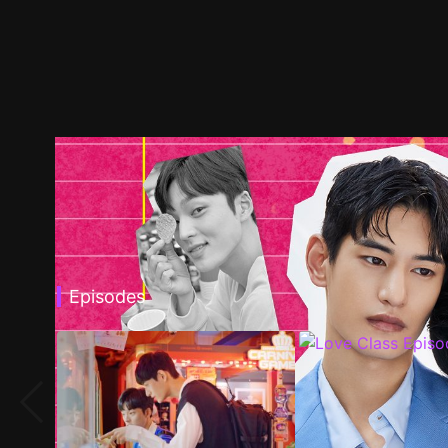
Episodes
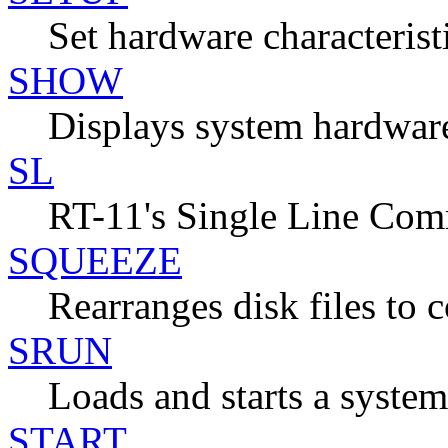
Set hardware characterist
SHOW
Displays system hardware
SL
RT-11's Single Line Co
SQUEEZE
Rearranges disk files to c
SRUN
Loads and starts a system
START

..............................

◆ REQUIREMENT:
Only the records themselves, retyped exactly, belong in the answer; please leave all images behind.

◆ ANSWER BOX:
Episodes
Set hardware characterist
SHOW
Displays system hardware
SL
RT-11's Single Line Co
SQUEEZE
Rearranges disk files to c
SRUN
Loads and starts a system
START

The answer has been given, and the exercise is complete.